Uninterested by all things scurrilous, this text leaves no oxygen for the slander endured by Robespierre's legacy, opting instead for a sheer analysis of the radical democratic politics the man and the committee exuded, laid out in lucid sun, for all it's virtue and imperfection.
Throughout his time on the Committee of Public Safety, Robespierre was voracious in his work, joining a now long history of revolutionary leaders who's sole struggle is fought for long after the wines of victorious insurrection have been imbibed.
His largest shortcomings emanated from the bourgeois nature he shared with almost all his colleagues, something that lingered over the entire French Revolution like a spell, casting convention members into frenzied protectors of private property and deterrers of organised labour.
However, these matters pale beside the social achievements that were monolithic for their time, and beyond the shackles of feudal impulse.

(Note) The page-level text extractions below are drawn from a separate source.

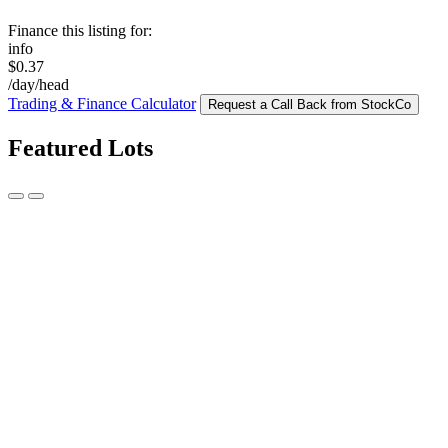
Finance this listing for:
info
$0.37
/day/head
Trading & Finance Calculator
Request a Call Back from StockCo
Featured Lots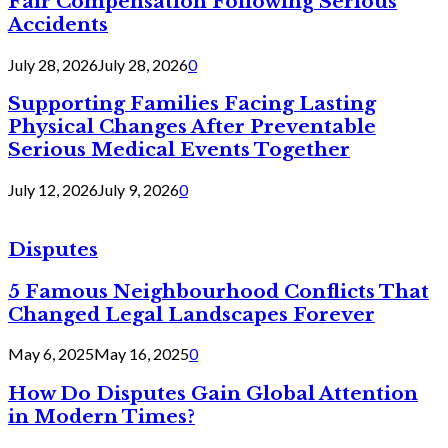
Fair Compensation Following Serious
Accidents
July 28, 2026
July 28, 2026
0
Supporting Families Facing Lasting
Physical Changes After Preventable
Serious Medical Events Together
July 12, 2026
July 9, 2026
0
Disputes
5 Famous Neighbourhood Conflicts That
Changed Legal Landscapes Forever
May 6, 2025
May 16, 2025
0
How Do Disputes Gain Global Attention
in Modern Times?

A fierce exponent of the Revolutions most virtuous document, the Constitution of 1793, Robespierre helped spearhead a profound vision of equality, promising economic radicalism, universal suffrage, citizenship for immigrants, workers rights and, most brilliantly, the right to insurrection, a sort of proto-permanent-revolution, ala Trotsky.
Rude expertly elects Robespierre as a single participant in a sprawling and glowing history of socialism, that on every continent, rises from the ashes in order to cast fatal blows to kings and capitalists alike, the gleaming sword of reason in hand.